Die Hel; a lost valley & its people

Gamkaskloof, or 'Die Hel,' as it is also known, is a small section of the Swartberg Nature Reserve, a mountain catchment area of approximately 129 000 hectares. Die Hel can only be approached from Prince Albert or Oudtshoorn via the Swartberg Pass and was until the 1900s home to a small white community almost completely cut off from the rest of the world. How and why they moved there seems to be purely speculative, but they could have been part of the trekkers who moved away from British rule in the 1830's and accidentally stumbled upon this remote valley. Another possibility is that some cattle, sheep or goats wandered into the valley, the shepherd followed, looking for them; the discovery of the fertile, water-rich valley soon spread by word of mouth and consequently a small band of people settled there. A third view is that Gamkaskloof was inhabited by bushmen only for many years, but were driven out by renegade Sans under one Dawid Kiever, who allegedly brought up a white boy in the valley. What the exact relationship between the boy and Kiever was is not clear, but the youngster managed to escape over the hills to the nearest community and inform them of the lost valley of milk and honey.

The road to 'Die Hel' is narrow, more often than not the width of a single vehicle and winds along the valley and river bed along precarious bends and zigzags.

The name 'Gamka’ is derived from the Gamka River, which crosses through the bottom of the valley; while the name 'Gamka' means 'Lion' and was probably named this by the San (Bushmen). No one is sure where 'Die Hel' (The Hell) comes from, but one version is that Piet Botha, a livestock inspector of the 1940's, had to travel to Gamka Poort every two months and he usually gained access by a steep foot path called 'The Ladder'. He described these excursions as sheer 'Hell' and soon the name became common use among the locals (excluding those living in the valley.)

The inhabitants of this remote paradise did not take kindly to the name given to their home. In one instance the Receiver of Revenue sent a letter addressed to one of the Mosterts via 'The Hell, P.O. Prince Albert.' Mr. Mostert read the address a couple of times and then wrote neatly across the envelope: "First find out whether people in the Hell also pay income tax", and threw it back in the mailbox. In another instance, Mrs. Marais received a letter after an article was published about this remote valley and its people. The letter was also addressed to 'Die Hel' and although it looses a lot of force after translation from Afrikaans, her resentment is quite clear in her reply: "I'll get right to the point. No place like 'The Hell' exists. Gamkaskloof is part of God's creation like the whole universe. But it seems to us as if Gamkaskloof was discovered a few years ago and attached to the globe to act as bait for writers and journalists. If the so-called civilised people knew how much they hurt our feelings they would never use that term." Many might regard this as petty, but these people loved the valley with a passion, this was their home, their livelihood, their universe.

Cape Nature Conservation has managed to create accommodation facilities that suit the setting of the valley...here you can relax and get the feeling of how it must have been living isolated from the outside world.

Some journalists unfortunately sketched the Gamkasklowers as backvelders or hillbillies, and this no doubt did little to alleviate the suspicion that Outsiders were regarded with.
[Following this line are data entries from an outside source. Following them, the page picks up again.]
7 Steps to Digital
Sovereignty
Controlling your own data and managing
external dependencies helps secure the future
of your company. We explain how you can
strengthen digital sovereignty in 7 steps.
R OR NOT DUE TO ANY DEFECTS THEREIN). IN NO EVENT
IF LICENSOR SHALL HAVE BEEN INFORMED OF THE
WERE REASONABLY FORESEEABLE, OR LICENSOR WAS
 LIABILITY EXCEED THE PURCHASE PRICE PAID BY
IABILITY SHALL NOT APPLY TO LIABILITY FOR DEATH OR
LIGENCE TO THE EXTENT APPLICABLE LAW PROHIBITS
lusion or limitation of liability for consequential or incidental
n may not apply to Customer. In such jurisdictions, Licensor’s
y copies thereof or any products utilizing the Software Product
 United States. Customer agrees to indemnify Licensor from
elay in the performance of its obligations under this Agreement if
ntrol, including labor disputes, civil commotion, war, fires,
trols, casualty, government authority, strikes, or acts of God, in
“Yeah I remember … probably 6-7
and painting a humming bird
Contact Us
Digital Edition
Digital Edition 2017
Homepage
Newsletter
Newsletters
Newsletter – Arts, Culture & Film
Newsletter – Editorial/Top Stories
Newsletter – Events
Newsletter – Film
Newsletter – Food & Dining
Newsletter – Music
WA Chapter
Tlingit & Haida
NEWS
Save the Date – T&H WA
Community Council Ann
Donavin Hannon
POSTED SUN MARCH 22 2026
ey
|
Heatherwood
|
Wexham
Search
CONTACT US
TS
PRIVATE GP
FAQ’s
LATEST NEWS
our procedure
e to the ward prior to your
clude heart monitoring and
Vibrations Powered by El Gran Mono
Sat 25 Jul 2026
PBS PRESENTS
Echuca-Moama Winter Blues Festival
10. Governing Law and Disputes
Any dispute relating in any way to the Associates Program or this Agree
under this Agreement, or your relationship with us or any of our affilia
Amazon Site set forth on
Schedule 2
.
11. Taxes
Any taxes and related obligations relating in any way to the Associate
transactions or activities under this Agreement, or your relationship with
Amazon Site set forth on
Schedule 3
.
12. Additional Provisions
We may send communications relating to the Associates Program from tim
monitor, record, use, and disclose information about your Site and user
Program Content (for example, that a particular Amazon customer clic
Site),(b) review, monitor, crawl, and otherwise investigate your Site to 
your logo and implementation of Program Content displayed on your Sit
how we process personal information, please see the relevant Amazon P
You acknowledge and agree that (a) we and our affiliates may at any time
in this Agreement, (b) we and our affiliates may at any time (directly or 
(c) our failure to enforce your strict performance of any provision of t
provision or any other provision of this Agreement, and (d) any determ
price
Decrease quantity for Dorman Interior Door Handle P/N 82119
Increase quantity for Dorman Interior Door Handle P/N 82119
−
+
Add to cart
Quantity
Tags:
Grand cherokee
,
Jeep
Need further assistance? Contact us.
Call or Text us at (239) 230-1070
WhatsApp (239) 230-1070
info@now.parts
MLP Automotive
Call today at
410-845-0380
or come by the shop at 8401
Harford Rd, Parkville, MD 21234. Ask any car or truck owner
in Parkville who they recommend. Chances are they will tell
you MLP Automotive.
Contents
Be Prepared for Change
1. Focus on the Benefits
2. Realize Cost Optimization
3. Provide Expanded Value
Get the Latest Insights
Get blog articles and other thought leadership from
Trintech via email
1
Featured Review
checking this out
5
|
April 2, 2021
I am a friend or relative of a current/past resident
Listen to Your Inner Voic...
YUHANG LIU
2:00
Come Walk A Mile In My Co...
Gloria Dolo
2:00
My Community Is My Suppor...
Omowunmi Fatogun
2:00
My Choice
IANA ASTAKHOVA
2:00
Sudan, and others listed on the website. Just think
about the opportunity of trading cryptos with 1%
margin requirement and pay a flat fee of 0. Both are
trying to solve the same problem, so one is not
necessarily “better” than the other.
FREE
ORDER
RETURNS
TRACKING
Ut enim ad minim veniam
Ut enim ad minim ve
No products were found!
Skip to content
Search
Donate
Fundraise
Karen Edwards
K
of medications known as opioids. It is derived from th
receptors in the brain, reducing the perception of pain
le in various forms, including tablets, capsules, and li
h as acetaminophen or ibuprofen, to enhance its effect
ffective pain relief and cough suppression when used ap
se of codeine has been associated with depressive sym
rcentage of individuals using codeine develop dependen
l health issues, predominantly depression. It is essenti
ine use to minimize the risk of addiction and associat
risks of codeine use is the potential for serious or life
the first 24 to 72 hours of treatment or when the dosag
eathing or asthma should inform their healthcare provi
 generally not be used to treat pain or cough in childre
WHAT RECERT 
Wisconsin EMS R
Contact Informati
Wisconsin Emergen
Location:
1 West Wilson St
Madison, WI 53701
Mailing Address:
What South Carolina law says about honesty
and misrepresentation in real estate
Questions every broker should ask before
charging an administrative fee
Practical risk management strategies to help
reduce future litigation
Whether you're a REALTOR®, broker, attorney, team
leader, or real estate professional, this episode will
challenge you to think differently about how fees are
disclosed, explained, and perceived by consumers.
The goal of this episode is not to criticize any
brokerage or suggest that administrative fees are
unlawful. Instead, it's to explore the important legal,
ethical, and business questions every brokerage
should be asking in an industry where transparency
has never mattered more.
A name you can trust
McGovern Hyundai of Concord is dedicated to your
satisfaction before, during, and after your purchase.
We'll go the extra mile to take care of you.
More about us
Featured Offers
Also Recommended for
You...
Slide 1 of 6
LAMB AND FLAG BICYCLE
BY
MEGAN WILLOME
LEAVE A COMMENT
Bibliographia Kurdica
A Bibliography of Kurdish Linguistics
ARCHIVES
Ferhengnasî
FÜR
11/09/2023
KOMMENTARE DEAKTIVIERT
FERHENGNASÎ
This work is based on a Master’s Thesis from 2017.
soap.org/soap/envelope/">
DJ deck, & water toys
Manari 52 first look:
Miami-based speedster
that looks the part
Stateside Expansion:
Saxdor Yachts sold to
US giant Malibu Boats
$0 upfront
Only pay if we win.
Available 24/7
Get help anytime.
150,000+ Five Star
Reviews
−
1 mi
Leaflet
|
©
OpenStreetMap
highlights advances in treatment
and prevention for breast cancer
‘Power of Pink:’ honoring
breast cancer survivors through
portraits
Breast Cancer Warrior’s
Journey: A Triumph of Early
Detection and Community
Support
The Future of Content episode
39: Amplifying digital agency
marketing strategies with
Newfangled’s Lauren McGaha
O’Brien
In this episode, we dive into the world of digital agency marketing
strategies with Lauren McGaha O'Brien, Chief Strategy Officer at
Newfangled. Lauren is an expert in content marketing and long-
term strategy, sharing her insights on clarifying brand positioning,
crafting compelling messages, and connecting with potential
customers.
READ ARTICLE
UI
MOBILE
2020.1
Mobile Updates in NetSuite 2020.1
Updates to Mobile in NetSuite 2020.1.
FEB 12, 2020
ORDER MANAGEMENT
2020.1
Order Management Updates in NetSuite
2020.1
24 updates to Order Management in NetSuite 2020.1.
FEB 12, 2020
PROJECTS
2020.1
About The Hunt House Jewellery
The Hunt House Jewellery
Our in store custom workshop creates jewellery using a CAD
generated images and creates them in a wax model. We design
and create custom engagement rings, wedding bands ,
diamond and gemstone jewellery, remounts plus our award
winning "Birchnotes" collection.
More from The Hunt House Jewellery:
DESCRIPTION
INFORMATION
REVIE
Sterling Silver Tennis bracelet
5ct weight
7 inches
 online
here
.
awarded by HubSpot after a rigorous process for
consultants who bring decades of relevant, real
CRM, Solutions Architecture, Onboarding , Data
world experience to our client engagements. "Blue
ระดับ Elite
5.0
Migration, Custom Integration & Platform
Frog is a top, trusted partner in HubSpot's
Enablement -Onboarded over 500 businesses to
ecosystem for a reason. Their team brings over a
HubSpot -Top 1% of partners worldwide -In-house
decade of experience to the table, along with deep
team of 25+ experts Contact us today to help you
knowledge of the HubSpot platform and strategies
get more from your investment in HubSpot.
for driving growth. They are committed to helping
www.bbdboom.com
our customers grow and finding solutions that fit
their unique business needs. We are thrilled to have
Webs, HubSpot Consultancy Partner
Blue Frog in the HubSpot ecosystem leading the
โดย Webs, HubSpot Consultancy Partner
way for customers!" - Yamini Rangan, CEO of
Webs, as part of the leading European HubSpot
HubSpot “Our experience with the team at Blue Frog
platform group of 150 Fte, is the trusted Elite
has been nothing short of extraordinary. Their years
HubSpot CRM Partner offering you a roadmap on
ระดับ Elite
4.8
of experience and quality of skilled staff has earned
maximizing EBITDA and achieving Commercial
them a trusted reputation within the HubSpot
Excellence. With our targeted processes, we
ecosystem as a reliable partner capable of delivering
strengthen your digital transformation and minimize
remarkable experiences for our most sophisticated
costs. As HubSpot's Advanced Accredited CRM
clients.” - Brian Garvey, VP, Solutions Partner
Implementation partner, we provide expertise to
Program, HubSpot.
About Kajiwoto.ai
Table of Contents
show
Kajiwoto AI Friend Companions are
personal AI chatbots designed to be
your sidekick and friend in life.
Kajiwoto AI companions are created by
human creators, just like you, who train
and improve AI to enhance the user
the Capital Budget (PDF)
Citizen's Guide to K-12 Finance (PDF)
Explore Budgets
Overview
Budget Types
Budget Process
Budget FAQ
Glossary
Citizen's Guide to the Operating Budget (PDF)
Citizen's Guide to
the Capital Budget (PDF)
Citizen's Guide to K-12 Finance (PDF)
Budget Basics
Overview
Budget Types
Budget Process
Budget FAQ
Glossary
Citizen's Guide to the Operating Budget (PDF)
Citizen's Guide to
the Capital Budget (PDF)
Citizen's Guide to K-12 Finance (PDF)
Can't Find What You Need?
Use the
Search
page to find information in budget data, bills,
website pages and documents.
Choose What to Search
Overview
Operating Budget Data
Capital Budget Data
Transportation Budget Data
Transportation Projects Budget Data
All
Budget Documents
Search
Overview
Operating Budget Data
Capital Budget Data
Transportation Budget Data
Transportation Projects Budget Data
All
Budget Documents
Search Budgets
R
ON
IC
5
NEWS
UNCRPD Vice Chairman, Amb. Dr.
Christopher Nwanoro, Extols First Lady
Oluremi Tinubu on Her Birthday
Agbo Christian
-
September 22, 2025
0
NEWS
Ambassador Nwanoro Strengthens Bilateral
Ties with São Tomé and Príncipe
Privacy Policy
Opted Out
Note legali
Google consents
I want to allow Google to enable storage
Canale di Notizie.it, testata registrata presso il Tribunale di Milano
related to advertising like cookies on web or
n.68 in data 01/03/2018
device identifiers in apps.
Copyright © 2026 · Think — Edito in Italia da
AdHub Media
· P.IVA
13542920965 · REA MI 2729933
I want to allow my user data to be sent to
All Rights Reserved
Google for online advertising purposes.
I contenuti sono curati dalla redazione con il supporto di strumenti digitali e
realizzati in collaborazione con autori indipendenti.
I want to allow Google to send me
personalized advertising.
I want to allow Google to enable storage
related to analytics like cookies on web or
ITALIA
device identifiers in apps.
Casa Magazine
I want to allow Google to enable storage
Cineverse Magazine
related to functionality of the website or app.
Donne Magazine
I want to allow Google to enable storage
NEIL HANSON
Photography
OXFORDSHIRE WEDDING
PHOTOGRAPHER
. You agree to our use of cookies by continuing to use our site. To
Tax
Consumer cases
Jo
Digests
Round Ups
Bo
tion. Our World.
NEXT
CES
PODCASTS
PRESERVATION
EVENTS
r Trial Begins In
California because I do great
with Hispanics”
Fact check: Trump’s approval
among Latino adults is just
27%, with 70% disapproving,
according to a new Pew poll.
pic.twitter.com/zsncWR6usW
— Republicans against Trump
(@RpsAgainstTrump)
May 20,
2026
Another one of the inhabitants was sitting on his stoep one day, minding his own business, when a vehicle full of tourists stopped in front of his house, inquiring the whereabouts of 'The Hell.' Without batting an eyelid Louis Nel pointed out to the group: "Mister, my Bible tells me that the road to Hell is wide and level and many people are upon it, and the road to heaven is narrow and rocky. Well, the road that is before you is narrow and rocky."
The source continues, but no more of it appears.